From: House Committee on Science, Space, and Technology
Posted: Thursday, November 9, 2017
WASHINGTON - U.S. Rep. Brian Babin (R-Texas), chairman of the House Science, Space, and Technology Committee's Subcommittee on Space, delivered the following opening statement at today's subcommittee hearing, An Update on NASA Exploration Systems Development. Today's witnesses are Mr. William Gerstenmaier, associate administrator, Human Exploration and Operations Directorate, NASA, and Dr. Sandra Magnus, executive director, American Institute of Aeronautics and Astronautics. As prepared for delivery:
Exploration means expanding our reach as humans, as a civilization and as a country. The ability of our nation to explore space is a strategic imperative. Our ability to carry out this critical strategic endeavor will rely on a few key capabilities.
We must launch the Space Launch System (SLS) in order to push beyond low Earth orbit.

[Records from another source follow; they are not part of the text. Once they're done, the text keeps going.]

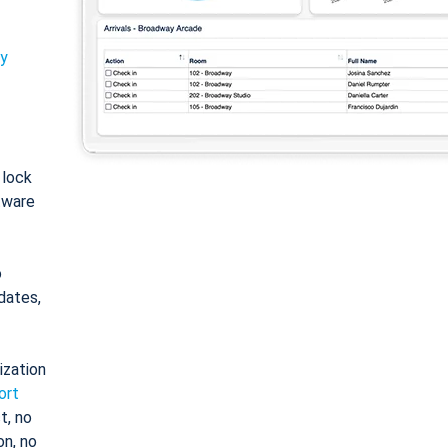
ty
: lock
tware
o
dates,
ization
ort
t, no
on, no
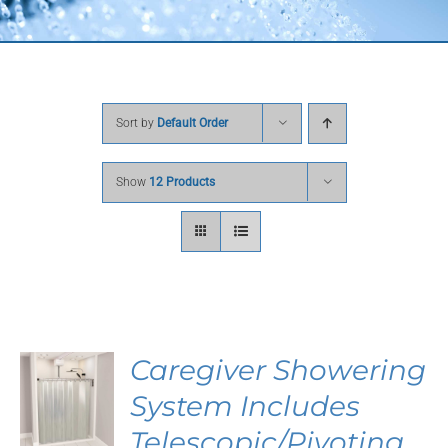
Sort by
Default Order
Show
12 Products
Caregiver Showering
System Includes
Telescopic/Pivoting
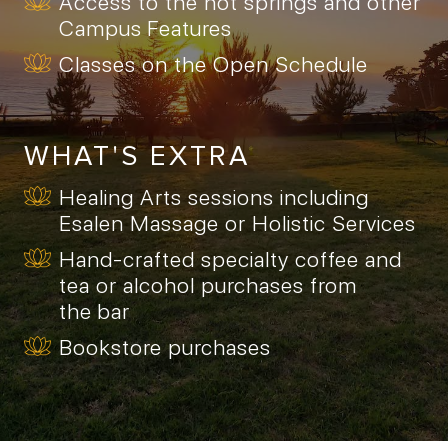
Access to the hot springs and other
Campus Features
Classes on the Open Schedule
WHAT'S EXTRA
Healing Arts sessions including
Esalen Massage or Holistic Services
Hand-crafted specialty coffee and
tea or alcohol purchases from
the bar
Bookstore purchases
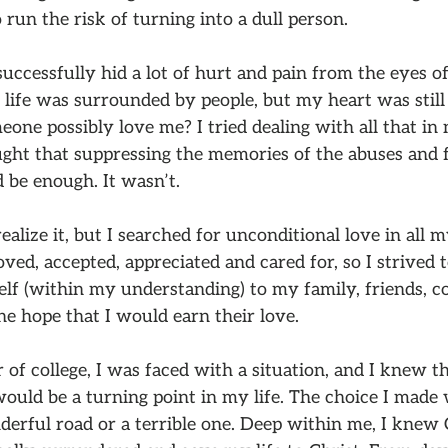
 run the risk of turning into a dull person.
uccessfully hid a lot of hurt and pain from the eyes o
ife was surrounded by people, but my heart was still 
one possibly love me? I tried dealing with all that i
ught that suppressing the memories of the abuses and f
 be enough. It wasn’t.
realize it, but I searched for unconditional love in all m
loved, accepted, appreciated and cared for, so I strived 
lf (within my understanding) to my family, friends, c
he hope that I would earn their love.
r of college, I was faced with a situation, and I knew 
would be a turning point in my life. The choice I made
derful road or a terrible one. Deep within me, I knew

We must finish developing the Orion capsule in order to operate in deep space. And we must upgrade our ground infrastructure to support a rejuvenated and expanded exploration agenda.
NASA's long-term goal, as laid out in the 2017 NASA Transition Authorization Act, is to extend human presence throughout the Solar System. The Space Launch System and Orion are the strategic capabilities that will enable humans and robots to accomplish this goal.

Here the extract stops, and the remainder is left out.